§ Mr. Gwilym Roberts
(by Private Notice) asked the Prime Minister what study he has made of the reports of deaths of British mercenaries in Angola, and if he will make a statement.
§ The Prime Minister (Mr. Harold Wilson)
The whole House will be concerned at the reports in today's Press that a group of British mercenaries were executed in Northern Angola on or about 3rd February.
My right hon. Friend the Foreign and Commonwealth Secretary has been in the closest touch with Kinshasa, but Her Majesty's Ambassador there is not yet in a position to confirm or to deny that executions have taken place and, if they have, still less who is responsible for the executions. From all the facts available, however, I regret to inform the House that it appears probable that tragic incidents, including the loss of life of a num-mer of recruited mercenaries, have taken place. It is equally the case, on the information available to me, that a considerable number have also been killed in warlike operations.

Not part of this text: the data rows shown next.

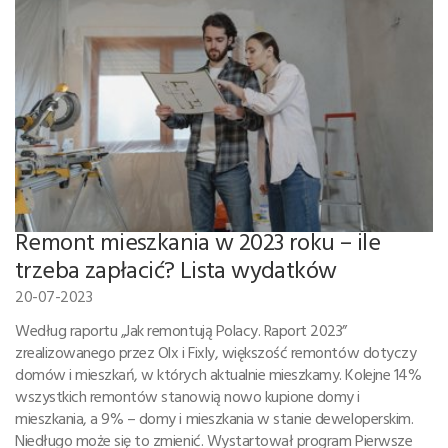
Remont mieszkania w 2023 roku – ile
trzeba zapłacić? Lista wydatków
20-07-2023
Według raportu „Jak remontują Polacy. Raport 2023”
zrealizowanego przez Olx i Fixly, większość remontów dotyczy
domów i mieszkań, w których aktualnie mieszkamy. Kolejne 14%
wszystkich remontów stanowią nowo kupione domy i
mieszkania, a 9% – domy i mieszkania w stanie deweloperskim.
Niedługo może się to zmienić. Wystartował program Pierwsze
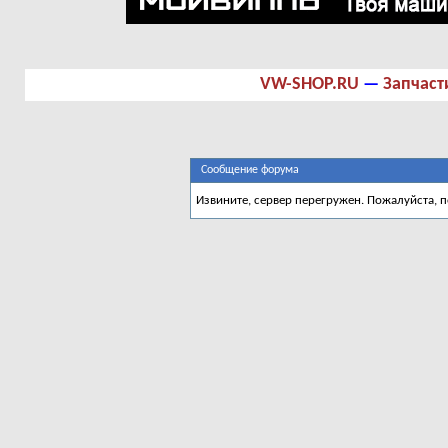
VW-SHOP.RU
—
Запчаст
Сообщение форума
Извините, сервер перегружен. Пожалуйста, 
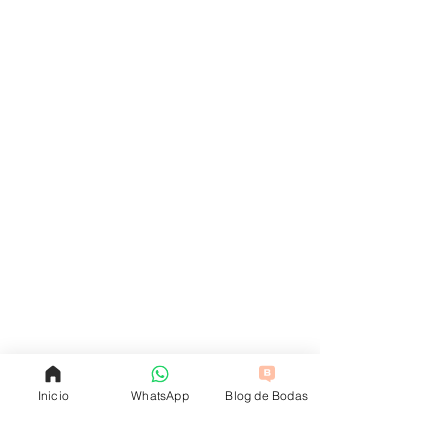
Inicio
WhatsApp
Blog de Bodas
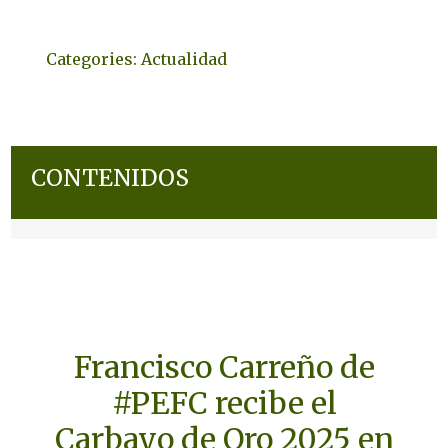
Categories:
Actualidad
CONTENIDOS
Francisco Carreño de
#PEFC recibe el
Carbayo de Oro 2025 en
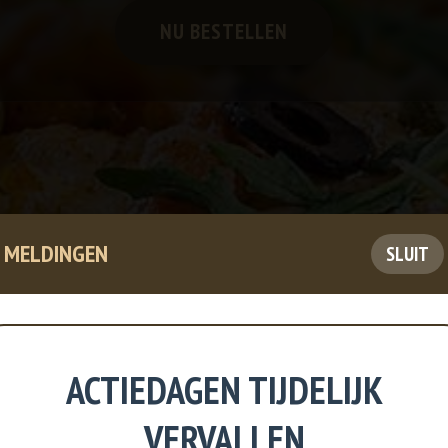
NU BESTELLEN
MELDINGEN
SLUIT
ACTIEDAGEN TIJDELIJK
VERVALLEN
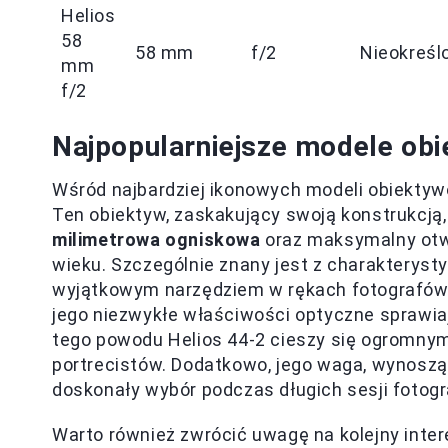
Helios
58
58 mm
f/2
Nieokreśl
mm
f/2
Najpopularniejsze modele ob
Wśród najbardziej ikonowych modeli obiektyw
Ten obiektyw, zaskakujący swoją konstrukcją,
milimetrowa ogniskowa
oraz maksymalny otwór
wieku. Szczególnie znany jest z charakteryst
wyjątkowym narzędziem w rękach fotografów.
jego niezwykłe właściwości optyczne sprawiaj
tego powodu Helios 44-2 cieszy się ogromny
portrecistów. Dodatkowo, jego waga, wynoszą
doskonały wybór podczas długich sesji fotogr
Warto również zwrócić uwagę na kolejny inter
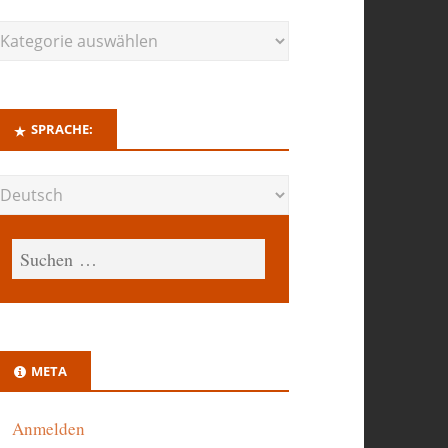
SPRACHE:
META
Anmelden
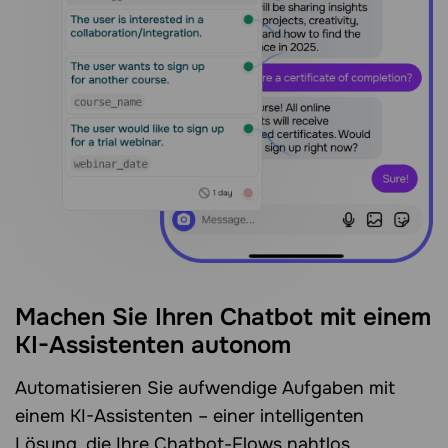
Machen Sie Ihren Chatbot mit einem
KI-Assistenten
autonom
Automatisieren Sie aufwendige Aufgaben mit
einem KI-Assistenten – einer intelligenten
Lösung, die Ihre Chatbot-Flows nahtlos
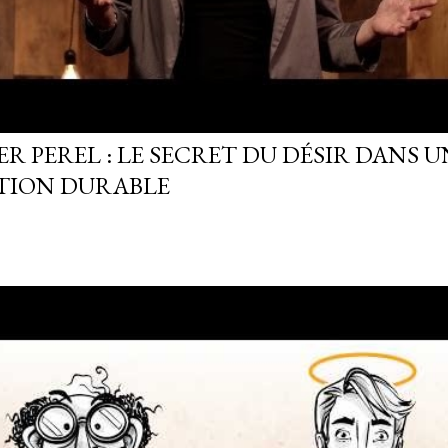
R PEREL : LE SECRET DU DÉSIR DANS U
TION DURABLE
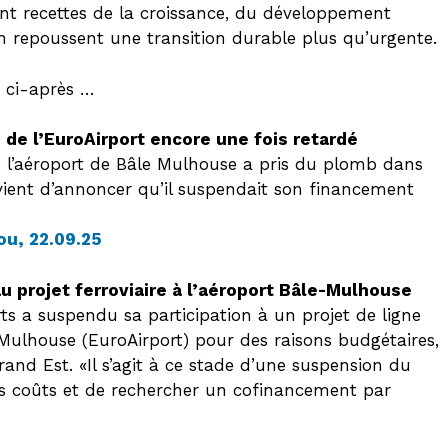
lent recettes de la croissance, du développement
n repoussent une transition durable plus qu’urgente.
s ci-après …
e de l’EuroAirport encore une fois retardé
de l’aéroport de Bâle Mulhouse a pris du plomb dans
s vient d’annoncer qu’il suspendait son financement
ou, 22.09.25
au projet ferroviaire à l’aéroport Bâle-Mulhouse
ts a suspendu sa participation à un projet de ligne
e-Mulhouse (EuroAirport) pour des raisons budgétaires,
rand Est. «Il s’agit à ce stade d’une suspension du
 les coûts et de rechercher un cofinancement par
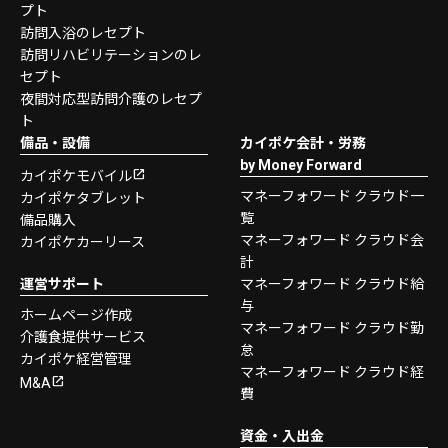
プト
訪問入浴のレセプト
訪問リハビリテーションのレ
セプト
夜間対応型訪問介護のレセプ
ト
備品・設備
カイポケ会計・労務
by Money Forward
カイポケモバイル
マネーフォワード クラウド一
カイポケタブレット
覧
備品購入
マネーフォワード クラウド会
カイポケカーリース
計
運営サポート
マネーフォワード クラウド給
与
ホームページ作成
マネーフォワード クラウド勤
介護食提供サービス
怠
カイポケ経営管理
マネーフォワード クラウド経
M&A
費
資金・入出金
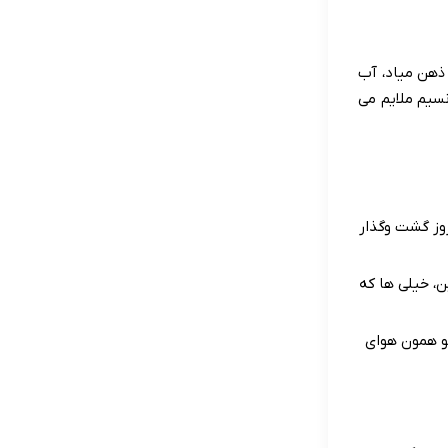
 ذهن میاد، آب
نسیم ملایم می
وز گشت وگذار
، خیلی ها که
تو همون هوای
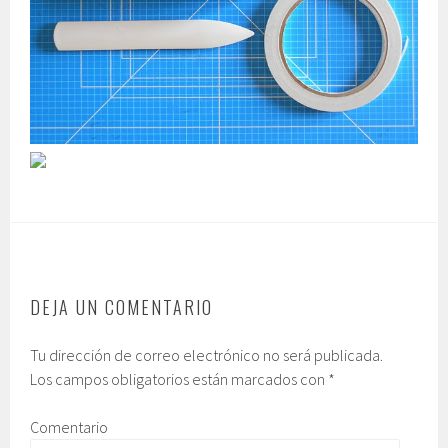
DEJA UN COMENTARIO
Tu dirección de correo electrónico no será publicada.
Los campos obligatorios están marcados con
*
Comentario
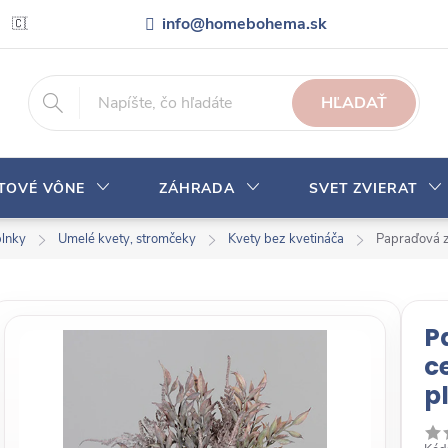
info@homebohema.sk
🇨🇿 Pro zákazníky z České republiky
Veľkoobchodná spolupráca
HĽADAŤ
YTOVÉ VÔNE
ZÁHRADA
SVET ZVIERAT
plnky
Umelé kvety, stromčeky
Kvety bez kvetináča
Papraďová zm
P
c
p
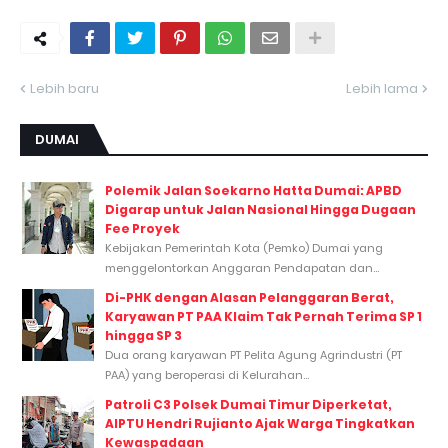
Lebih baru
Lebih lama
DUMAI
Polemik Jalan Soekarno Hatta Dumai: APBD
Digarap untuk Jalan Nasional Hingga Dugaan
Fee Proyek
Kebijakan Pemerintah Kota (Pemko) Dumai yang
menggelontorkan Anggaran Pendapatan dan...
Di-PHK dengan Alasan Pelanggaran Berat,
Karyawan PT PAA Klaim Tak Pernah Terima SP 1
hingga SP 3
Dua orang karyawan PT Pelita Agung Agrindustri (PT
PAA) yang beroperasi di Kelurahan...
Patroli C3 Polsek Dumai Timur Diperketat,
AIPTU Hendri Rujianto Ajak Warga Tingkatkan
Kewaspadaan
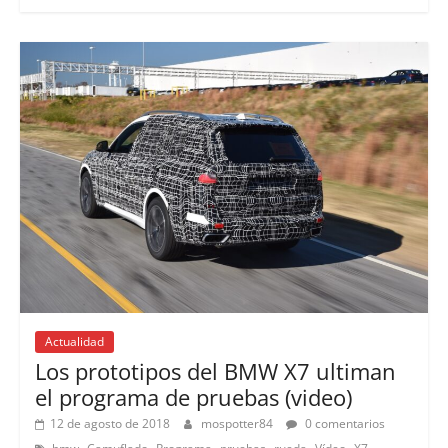
Actualidad
Los prototipos del BMW X7 ultiman
el programa de pruebas (video)
12 de agosto de 2018
mospotter84
0 comentarios
,
,
,
,
,
,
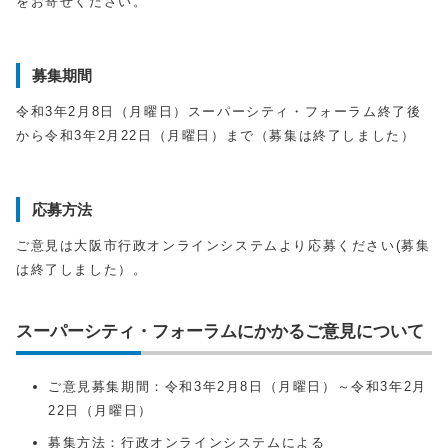
をお寄せください。
募集期間
令和3年2月8日（月曜日）スーパーシティ・フォーラム終了後
から令和3年2月22日（月曜日）まで（募集は終了しました）
応募方法
ご意見は大阪市行政オンラインシステムより応募ください(募集
は終了しました）。
スーパーシティ・フォーラムにかかるご意見について
ご意見募集期間：令和3年2月8日（月曜日）～令和3年2月
22日（月曜日）
募集方法：行政オンラインシステムによる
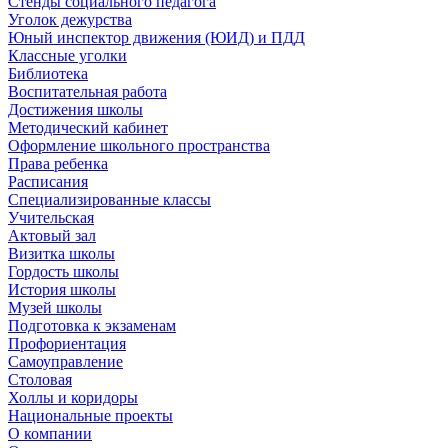
Стенды социального педагога
Уголок дежурства
Юный инспектор движения (ЮИД) и ПДД
Классные уголки
Библиотека
Воспитательная работа
Достижения школы
Методический кабинет
Оформление школьного пространства
Права ребенка
Расписания
Специализированные классы
Учительская
Актовый зал
Визитка школы
Гордость школы
История школы
Музей школы
Подготовка к экзаменам
Профориентация
Самоуправление
Столовая
Холлы и коридоры
Национальные проекты
О компании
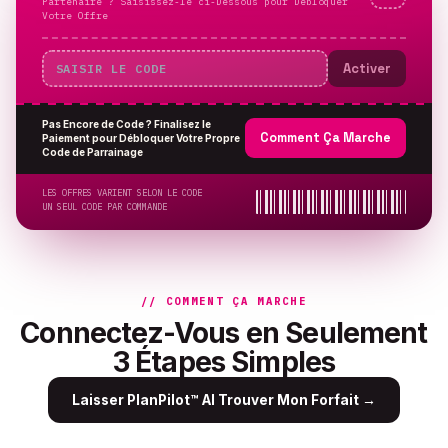
Partenaire ? Saisissez-le ci-Dessous pour Débloquer
Votre Offre
Activer
Pas Encore de Code ? Finalisez le
Comment Ça Marche
Paiement pour Débloquer Votre Propre
Code de Parrainage
LES OFFRES VARIENT SELON LE CODE
UN SEUL CODE PAR COMMANDE
// COMMENT ÇA MARCHE
Connectez-Vous en Seulement
3 Étapes Simples
Laisser PlanPilot™ AI Trouver Mon Forfait
→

With your permission, Mr. Speaker, I hope to make a fuller statement tomorrow, which will include any further information received from Kinshasa, and will also deal with some of the wider issues involved.
§ Mr. Maudling
This is clearly a bloody business. In view of the fact that the Prime Minister will be making a fuller 29 statement tomorrow, would not it be wise to leave it at that for today?
§ Mr. Roberts
Will my right hon. Friend accept that the whole House joins him in feeling a sense of horror at these dreadful deaths and hopes that the figures given are exaggerated? Will he agree, however, that there is a need to look at the whole of the mercenary situation and the question that the very existence of mercenaries in such numbers in Angola is creating a wrong impression in parts of black Africa——
§ Mr. Speaker
Order. It may be that the hon. Member for Cannock (Mr. Roberts) did not hear: there is to be a fuller statement on the broad issues tomorrow.
§ Mr. Roberts
When my right hon. Friend is preparing his fuller statement, will he consider the possibility of using some additional powers to deal with this situation?
§ The Prime Minister
My hon. Friend expresses the hope that the figures quoted in the Press are exaggerated. I share his hope, but I have doubts about it on such limited information as is available, though there is still some argument about how they met their deaths. But as to the substantial numbers killed in warlike operations, I fear that there is no doubt that these are very considerable.
With regard to the latter part of my hon. Friend's question, I shall be dealing with wider issues in the statement which, with your permission, Mr. Speaker. I hope to make tomorrow.
§ Several Hon. Members rose——
§ Mr. Speaker
Order. Since this matter can come up again tomorrow on the fuller detail, we had better move on to the further Private Notice Question.